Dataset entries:
-- -- --
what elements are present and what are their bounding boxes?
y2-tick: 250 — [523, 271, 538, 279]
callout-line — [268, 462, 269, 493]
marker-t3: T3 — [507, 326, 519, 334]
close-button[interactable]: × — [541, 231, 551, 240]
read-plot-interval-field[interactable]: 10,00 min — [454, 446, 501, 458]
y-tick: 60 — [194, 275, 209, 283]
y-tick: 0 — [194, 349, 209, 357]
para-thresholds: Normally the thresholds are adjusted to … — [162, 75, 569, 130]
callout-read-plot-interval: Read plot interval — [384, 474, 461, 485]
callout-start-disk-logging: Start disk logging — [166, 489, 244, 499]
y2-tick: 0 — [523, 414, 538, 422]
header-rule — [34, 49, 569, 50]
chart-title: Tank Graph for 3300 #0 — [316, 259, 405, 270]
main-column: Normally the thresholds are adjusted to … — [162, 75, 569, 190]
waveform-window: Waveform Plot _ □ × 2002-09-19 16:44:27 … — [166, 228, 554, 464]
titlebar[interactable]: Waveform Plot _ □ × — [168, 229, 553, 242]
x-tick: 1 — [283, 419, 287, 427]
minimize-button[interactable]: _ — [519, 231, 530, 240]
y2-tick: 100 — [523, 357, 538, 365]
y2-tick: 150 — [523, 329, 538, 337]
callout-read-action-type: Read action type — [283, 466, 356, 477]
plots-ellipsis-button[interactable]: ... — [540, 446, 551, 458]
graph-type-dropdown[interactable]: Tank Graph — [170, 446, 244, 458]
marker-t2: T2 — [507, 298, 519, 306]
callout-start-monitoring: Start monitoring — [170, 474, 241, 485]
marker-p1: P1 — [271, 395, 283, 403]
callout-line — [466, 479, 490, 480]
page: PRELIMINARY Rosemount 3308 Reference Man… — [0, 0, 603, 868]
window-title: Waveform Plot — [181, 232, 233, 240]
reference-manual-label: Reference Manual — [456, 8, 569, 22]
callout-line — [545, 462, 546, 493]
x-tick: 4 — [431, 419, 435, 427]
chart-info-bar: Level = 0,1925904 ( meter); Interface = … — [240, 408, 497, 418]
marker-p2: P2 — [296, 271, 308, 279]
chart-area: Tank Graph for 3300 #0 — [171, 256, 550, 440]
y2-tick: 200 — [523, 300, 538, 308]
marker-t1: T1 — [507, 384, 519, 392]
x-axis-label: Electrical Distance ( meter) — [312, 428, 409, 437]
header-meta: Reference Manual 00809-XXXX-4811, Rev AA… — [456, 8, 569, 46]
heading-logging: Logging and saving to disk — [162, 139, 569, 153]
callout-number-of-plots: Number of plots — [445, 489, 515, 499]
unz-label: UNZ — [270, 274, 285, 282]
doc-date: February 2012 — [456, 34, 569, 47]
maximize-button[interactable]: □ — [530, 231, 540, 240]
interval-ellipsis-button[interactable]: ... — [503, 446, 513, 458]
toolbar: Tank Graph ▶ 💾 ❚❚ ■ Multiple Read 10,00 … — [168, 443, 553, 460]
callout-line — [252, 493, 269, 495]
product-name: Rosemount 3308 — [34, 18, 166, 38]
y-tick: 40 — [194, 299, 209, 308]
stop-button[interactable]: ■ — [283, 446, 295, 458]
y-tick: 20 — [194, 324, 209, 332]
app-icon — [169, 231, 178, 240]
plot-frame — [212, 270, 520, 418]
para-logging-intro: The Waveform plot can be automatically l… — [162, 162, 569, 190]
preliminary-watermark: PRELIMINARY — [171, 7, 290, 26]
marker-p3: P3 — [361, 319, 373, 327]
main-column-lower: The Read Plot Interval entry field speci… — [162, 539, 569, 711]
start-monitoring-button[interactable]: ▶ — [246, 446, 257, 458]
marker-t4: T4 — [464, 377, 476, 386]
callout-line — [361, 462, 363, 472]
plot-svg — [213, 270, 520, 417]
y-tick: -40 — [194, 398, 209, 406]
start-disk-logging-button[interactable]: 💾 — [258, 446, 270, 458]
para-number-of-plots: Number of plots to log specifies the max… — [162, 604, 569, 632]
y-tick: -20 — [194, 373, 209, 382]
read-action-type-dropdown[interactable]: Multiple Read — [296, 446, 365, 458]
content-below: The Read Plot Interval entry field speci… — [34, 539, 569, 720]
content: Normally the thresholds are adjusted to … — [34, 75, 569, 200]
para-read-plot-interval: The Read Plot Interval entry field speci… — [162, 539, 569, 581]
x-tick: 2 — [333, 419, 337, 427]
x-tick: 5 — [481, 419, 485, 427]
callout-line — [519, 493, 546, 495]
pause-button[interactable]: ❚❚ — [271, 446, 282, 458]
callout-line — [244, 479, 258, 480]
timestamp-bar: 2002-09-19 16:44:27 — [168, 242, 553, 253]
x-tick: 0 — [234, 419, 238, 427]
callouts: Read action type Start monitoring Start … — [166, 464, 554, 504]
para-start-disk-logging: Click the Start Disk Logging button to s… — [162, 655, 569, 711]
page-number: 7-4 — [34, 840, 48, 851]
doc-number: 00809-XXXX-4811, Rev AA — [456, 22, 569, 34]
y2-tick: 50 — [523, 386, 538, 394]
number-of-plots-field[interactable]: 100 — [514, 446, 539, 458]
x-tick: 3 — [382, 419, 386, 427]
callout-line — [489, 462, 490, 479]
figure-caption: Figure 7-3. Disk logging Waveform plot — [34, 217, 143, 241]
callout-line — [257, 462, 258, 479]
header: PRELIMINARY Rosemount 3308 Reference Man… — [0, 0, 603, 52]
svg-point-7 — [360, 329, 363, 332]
-- -- --
> _How to complete this task_: All the records above need to be transcribed exactly and in full.

> _Response_:
what elements are present and what are their bounding boxes?
y2-tick: 250 — [523, 271, 538, 279]
callout-line — [268, 462, 269, 493]
marker-t3: T3 — [507, 326, 519, 334]
close-button[interactable]: × — [541, 231, 551, 240]
read-plot-interval-field[interactable]: 10,00 min — [454, 446, 501, 458]
y-tick: 60 — [194, 275, 209, 283]
y-tick: 0 — [194, 349, 209, 357]
para-thresholds: Normally the thresholds are adjusted to … — [162, 75, 569, 130]
callout-read-plot-interval: Read plot interval — [384, 474, 461, 485]
callout-start-disk-logging: Start disk logging — [166, 489, 244, 499]
y2-tick: 0 — [523, 414, 538, 422]
header-rule — [34, 49, 569, 50]
chart-title: Tank Graph for 3300 #0 — [316, 259, 405, 270]
main-column: Normally the thresholds are adjusted to … — [162, 75, 569, 190]
waveform-window: Waveform Plot _ □ × 2002-09-19 16:44:27 … — [166, 228, 554, 464]
titlebar[interactable]: Waveform Plot _ □ × — [168, 229, 553, 242]
x-tick: 1 — [283, 419, 287, 427]
minimize-button[interactable]: _ — [519, 231, 530, 240]
y2-tick: 100 — [523, 357, 538, 365]
y2-tick: 150 — [523, 329, 538, 337]
callout-read-action-type: Read action type — [283, 466, 356, 477]
plots-ellipsis-button[interactable]: ... — [540, 446, 551, 458]
graph-type-dropdown[interactable]: Tank Graph — [170, 446, 244, 458]
marker-t2: T2 — [507, 298, 519, 306]
callout-start-monitoring: Start monitoring — [170, 474, 241, 485]
marker-p1: P1 — [271, 395, 283, 403]
callout-line — [466, 479, 490, 480]
page: PRELIMINARY Rosemount 3308 Reference Man… — [0, 0, 603, 868]
window-title: Waveform Plot — [181, 232, 233, 240]
reference-manual-label: Reference Manual — [456, 8, 569, 22]
callout-line — [545, 462, 546, 493]
x-tick: 4 — [431, 419, 435, 427]
chart-info-bar: Level = 0,1925904 ( meter); Interface = … — [240, 408, 497, 418]
marker-p2: P2 — [296, 271, 308, 279]
chart-area: Tank Graph for 3300 #0 — [171, 256, 550, 440]
y2-tick: 200 — [523, 300, 538, 308]
marker-t1: T1 — [507, 384, 519, 392]
x-axis-label: Electrical Distance ( meter) — [312, 428, 409, 437]
header-meta: Reference Manual 00809-XXXX-4811, Rev AA… — [456, 8, 569, 46]
heading-logging: Logging and saving to disk — [162, 139, 569, 153]
callout-number-of-plots: Number of plots — [445, 489, 515, 499]
unz-label: UNZ — [270, 274, 285, 282]
doc-date: February 2012 — [456, 34, 569, 47]
maximize-button[interactable]: □ — [530, 231, 540, 240]
interval-ellipsis-button[interactable]: ... — [503, 446, 513, 458]
toolbar: Tank Graph ▶ 💾 ❚❚ ■ Multiple Read 10,00 … — [168, 443, 553, 460]
callout-line — [252, 493, 269, 495]
product-name: Rosemount 3308 — [34, 18, 166, 38]
y-tick: 40 — [194, 299, 209, 308]
stop-button[interactable]: ■ — [283, 446, 295, 458]
y-tick: 20 — [194, 324, 209, 332]
app-icon — [169, 231, 178, 240]
plot-frame — [212, 270, 520, 418]
para-logging-intro: The Waveform plot can be automatically l… — [162, 162, 569, 190]
preliminary-watermark: PRELIMINARY — [171, 7, 290, 26]
marker-p3: P3 — [361, 319, 373, 327]
main-column-lower: The Read Plot Interval entry field speci… — [162, 539, 569, 711]
start-monitoring-button[interactable]: ▶ — [246, 446, 257, 458]
marker-t4: T4 — [464, 377, 476, 386]
callout-line — [361, 462, 363, 472]
plot-svg — [213, 270, 520, 417]
y-tick: -40 — [194, 398, 209, 406]
start-disk-logging-button[interactable]: 💾 — [258, 446, 270, 458]
para-number-of-plots: Number of plots to log specifies the max… — [162, 604, 569, 632]
y-tick: -20 — [194, 373, 209, 382]
read-action-type-dropdown[interactable]: Multiple Read — [296, 446, 365, 458]
content-below: The Read Plot Interval entry field speci… — [34, 539, 569, 720]
content: Normally the thresholds are adjusted to … — [34, 75, 569, 200]
para-read-plot-interval: The Read Plot Interval entry field speci… — [162, 539, 569, 581]
x-tick: 2 — [333, 419, 337, 427]
x-tick: 5 — [481, 419, 485, 427]
callout-line — [519, 493, 546, 495]
pause-button[interactable]: ❚❚ — [271, 446, 282, 458]
callout-line — [244, 479, 258, 480]
timestamp-bar: 2002-09-19 16:44:27 — [168, 242, 553, 253]
x-tick: 0 — [234, 419, 238, 427]
callouts: Read action type Start monitoring Start … — [166, 464, 554, 504]
para-start-disk-logging: Click the Start Disk Logging button to s… — [162, 655, 569, 711]
page-number: 7-4 — [34, 840, 48, 851]
doc-number: 00809-XXXX-4811, Rev AA — [456, 22, 569, 34]
y2-tick: 50 — [523, 386, 538, 394]
number-of-plots-field[interactable]: 100 — [514, 446, 539, 458]
x-tick: 3 — [382, 419, 386, 427]
callout-line — [489, 462, 490, 479]
figure-caption: Figure 7-3. Disk logging Waveform plot — [34, 217, 143, 241]
callout-line — [257, 462, 258, 479]
header: PRELIMINARY Rosemount 3308 Reference Man… — [0, 0, 603, 52]
svg-point-7 — [360, 329, 363, 332]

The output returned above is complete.